11/08/2021 at 08:39 CET
“Spain is probably one of the most dynamic economies in the European Union. If you look at the world of infrastructure, it is one of the great foci of international funds. We like the fact that Spain is very receptive to foreign investment and has excellent management teams & rdquor ;, argued Adebayo O. Ongulesi, president of the manager Global Infrastructure Partners (GIP), during his speech last week at the XX Congress of Cede. The opinion of this fund, known for having formed alliances with well-known Spanish companies such as ACS and being a Naturgy shareholder, perfectly reflects the commitment of infrastructure funds to Spain, where they have raised their investment during the pandemic to mobilize more than 15.1 billion euros. Infrastructures (telecommunications towers, photovoltaic plants or hospitals, among others) have established themselves as one of the most desired assets by investors around the world in the midst of a pandemic, by showing its resilience in the face of the ups and downs of the global economy. Specifically, they tend to be assets with recurring income over time thanks to long-term contracts, which offer high visibility over future cash flow and which provide greater profitability than other traditional assets such as fixed income, stock exchanges or real estate. Thus, they are able to offer investors returns of between 15 and 20% in the case of greenfield projects (those that are not built) or around 7% in brownfield assets (those that are already in operation). .

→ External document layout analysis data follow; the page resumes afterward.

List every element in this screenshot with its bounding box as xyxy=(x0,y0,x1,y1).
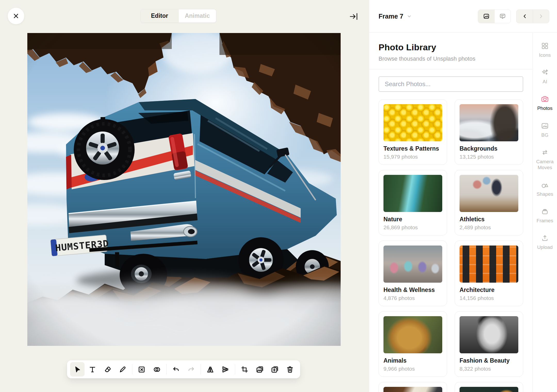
canvas-toolbar xyxy=(67,360,300,378)
tab-editor[interactable]: Editor xyxy=(141,9,179,22)
category-card-textures[interactable]: Textures & Patterns 15,979 photos xyxy=(379,99,447,165)
storyboard-editor-app: Editor Animatic xyxy=(0,0,557,392)
rail-item-frames[interactable]: Frames xyxy=(533,208,557,224)
category-name: Athletics xyxy=(460,216,518,223)
close-icon xyxy=(13,13,19,19)
add-frame-tool[interactable] xyxy=(268,362,282,377)
undo-button[interactable] xyxy=(169,362,183,377)
toolbar-divider xyxy=(132,364,132,374)
rail-item-photos[interactable]: Photos xyxy=(533,95,557,111)
flip-vertical-tool[interactable] xyxy=(218,362,233,377)
replace-image-tool[interactable] xyxy=(252,362,267,377)
toolbar-divider xyxy=(235,364,235,374)
rail-label: AI xyxy=(543,79,547,85)
category-card-partial[interactable] xyxy=(379,382,447,392)
select-tool[interactable] xyxy=(70,362,85,377)
tab-animatic[interactable]: Animatic xyxy=(179,9,216,22)
undo-icon xyxy=(172,365,180,373)
category-name: Health & Wellness xyxy=(383,287,442,293)
category-card-partial[interactable] xyxy=(455,382,523,392)
category-card-backgrounds[interactable]: Backgrounds 13,125 photos xyxy=(455,99,523,165)
category-count: 26,869 photos xyxy=(383,224,442,231)
chevron-left-icon xyxy=(522,13,528,19)
frame-selector[interactable]: Frame 7 xyxy=(379,13,412,20)
sparkles-icon xyxy=(541,69,549,76)
rail-item-icons[interactable]: Icons xyxy=(533,42,557,58)
rail-item-camera-moves[interactable]: Camera Moves xyxy=(533,149,557,170)
category-name: Animals xyxy=(383,357,442,364)
category-name: Architecture xyxy=(460,287,518,293)
category-card-nature[interactable]: Nature 26,869 photos xyxy=(379,170,447,235)
grid-icon xyxy=(541,42,549,50)
crop-tool[interactable] xyxy=(237,362,252,377)
redo-button[interactable] xyxy=(184,362,198,377)
frames-icon xyxy=(541,208,549,215)
category-grid: Textures & Patterns 15,979 photos Backgr… xyxy=(379,99,523,392)
chevron-down-icon xyxy=(406,13,412,19)
square-x-icon xyxy=(138,365,146,373)
image-view-icon xyxy=(483,13,490,20)
comment-view-icon xyxy=(499,13,506,20)
image-icon xyxy=(541,122,549,130)
shapes-icon xyxy=(541,181,549,189)
frame-title: Frame 7 xyxy=(379,13,403,20)
rail-label: Upload xyxy=(537,244,553,250)
flip-vertical-icon xyxy=(222,365,230,373)
category-count: 9,966 photos xyxy=(383,366,442,372)
search-input[interactable] xyxy=(379,76,523,92)
mode-toggle: Editor Animatic xyxy=(141,9,216,23)
category-name: Fashion & Beauty xyxy=(460,357,518,364)
photo-library-title: Photo Library xyxy=(379,42,523,52)
prev-frame-button[interactable] xyxy=(517,10,533,23)
trash-icon xyxy=(286,365,294,373)
category-count: 4,876 photos xyxy=(383,295,442,301)
right-panel: Frame 7 xyxy=(369,0,557,392)
blend-tool[interactable] xyxy=(150,362,164,377)
rail-label: Frames xyxy=(537,218,553,224)
category-count: 2,489 photos xyxy=(460,224,518,231)
rail-label: Camera Moves xyxy=(533,159,557,170)
swap-arrows-icon xyxy=(541,149,549,156)
collapse-panel-button[interactable] xyxy=(348,10,360,23)
category-card-fashion[interactable]: Fashion & Beauty 8,322 photos xyxy=(455,311,523,377)
cursor-icon xyxy=(73,365,81,373)
upload-icon xyxy=(541,234,549,242)
category-card-health[interactable]: Health & Wellness 4,876 photos xyxy=(379,241,447,306)
category-thumbnail xyxy=(383,104,442,141)
rail-label: Icons xyxy=(539,52,551,58)
redo-icon xyxy=(187,365,195,373)
delete-frame-tool[interactable] xyxy=(283,362,297,377)
rail-item-shapes[interactable]: Shapes xyxy=(533,181,557,197)
flip-horizontal-tool[interactable] xyxy=(203,362,218,377)
category-thumbnail xyxy=(460,246,518,283)
rail-item-bg[interactable]: BG xyxy=(533,122,557,138)
category-name: Backgrounds xyxy=(460,145,518,152)
eraser-tool[interactable] xyxy=(100,362,115,377)
category-count: 13,125 photos xyxy=(460,154,518,160)
category-card-athletics[interactable]: Athletics 2,489 photos xyxy=(455,170,523,235)
add-frame-icon xyxy=(271,365,279,373)
text-tool[interactable] xyxy=(85,362,100,377)
comment-view-button[interactable] xyxy=(494,10,511,23)
category-thumbnail xyxy=(460,316,518,353)
rail-item-upload[interactable]: Upload xyxy=(533,234,557,250)
category-thumbnail xyxy=(460,104,518,141)
close-button[interactable] xyxy=(8,8,24,24)
frame-canvas-image[interactable]: HUMSTER3D xyxy=(27,33,341,346)
category-thumbnail xyxy=(383,316,442,353)
overlapping-circles-icon xyxy=(153,365,161,373)
category-name: Nature xyxy=(383,216,442,223)
toolbar-divider xyxy=(166,364,167,374)
category-count: 8,322 photos xyxy=(460,366,518,372)
category-card-animals[interactable]: Animals 9,966 photos xyxy=(379,311,447,377)
pencil-tool[interactable] xyxy=(116,362,130,377)
crop-icon xyxy=(241,365,249,373)
delete-selection-tool[interactable] xyxy=(135,362,149,377)
rail-label: Photos xyxy=(537,105,552,111)
image-view-button[interactable] xyxy=(478,10,494,23)
category-card-architecture[interactable]: Architecture 14,156 photos xyxy=(455,241,523,306)
divider xyxy=(369,69,533,69)
category-count: 15,979 photos xyxy=(383,154,442,160)
rail-item-ai[interactable]: AI xyxy=(533,69,557,85)
next-frame-button[interactable] xyxy=(533,10,549,23)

In Spain, funds specialized in infrastructures have carried out operations so notorious in recent months such as the takeover bids of MásMóvil, Euskaltel or Solarpack, the purchase of 10.83% of Naturgy, the acquisition of the old Isolux solar business or the purchase of part of the concession business of Acciona or FCC, among others. These investors have seen Spain as one of the best destinations to invest in Europe due to the regulatory stability of the businesses in which they operate, but also to the wide variety of assets that exist in the country: from more mature to projects under development. It’s more, the investment fever for this business has reached such a point that many financial institutions offer it within its portfolio of private banking products, democratizing access to this type of assets to a profile of investors with savings available to invest without having a large equity. Insurers and pension funds around the world are also increasing their contributions to this type of investment, which year after year reaches record figures around the world. This increased competition has, in turn, caused a general rise in the price of the assets they pay, leading to real wars in competitive auctions, especially in certain business niches.

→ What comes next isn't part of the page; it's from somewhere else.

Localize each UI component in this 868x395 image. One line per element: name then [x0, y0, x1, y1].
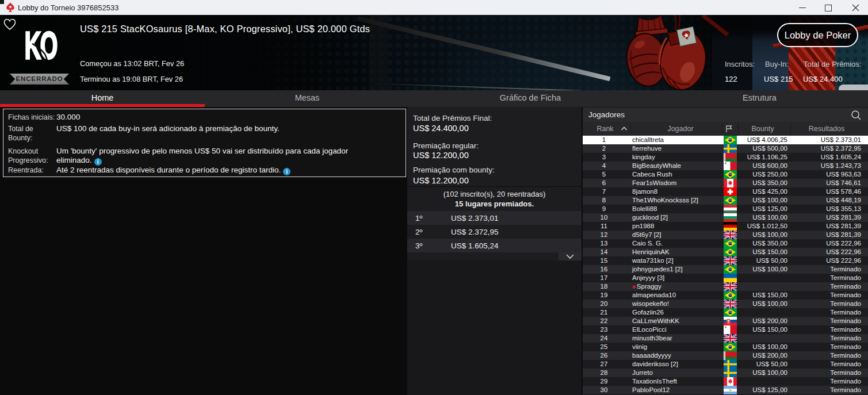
svg-text:KO: KO — [25, 28, 57, 61]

In this sense, in recent years there has been a change in strategy of these investors, who in their early years in Spain focused especially on the toll road business. However, the new road plan proposed by the Government has caused infrastructure investors not to want to participate in projects of these characteristics, considering that they offer too low a profitability (around 2%) to be worthwhile. means. An opinion that is also shared by traditional companies in the construction and infrastructure sector. Faced with this situation, the pandemic has accelerated its commitment to the world of telecommunications and renewables, at a time when the arrival of European funds will promote projects related to new technologies such as 5G or the decarbonization of the economy and for which it will take a lot of private capital to get them going. A clear case is that of MásMóvil or Euskaltel, which thanks to their new owners (KKR, Cinven and Providence) will accelerate the deployment of 5G; or Ence, which, thanks to the sale of 49% of its renewables business to the Ancala fund, will accelerate the development of its clean energy projects.
Telecos, a booming sector
Regarding the world of telecommunications, the experts consulted by ‘El Periódico de España’, affirm that this type of investors can accelerate the concentration of the sector in Spain, a trend that can also be seen in the Old Continent, as demonstrated by the merger of O2 with Virgin Media (Liberty) in the UK. In addition, the growing number of low-cost operators is putting many of the traditional telecommunications companies on the ropes, forcing them to look for alternatives to reduce their debt or to remain competitive. Thus, the forecast of these experts is that partial asset sales transactions (as Telefónica has done in Latin America), the introduction of financial partners for the deployment of new networks (such as Euskaltel) or the creation of telecommunications tower subsidiaries to taking them to the stock market (as planned by Vodafone) or transferring them to a third party will continue to increase in the coming months. At the moment, there are many funds that are already working on operations for the next few months: the entry of a minority partner in Reintel (Red Eléctrica’s fiber), the sale of Lyntia (the former telecommunications subsidiary of Gas Natural) or Avatel (the fifth fiber optic operator in Spain), among others.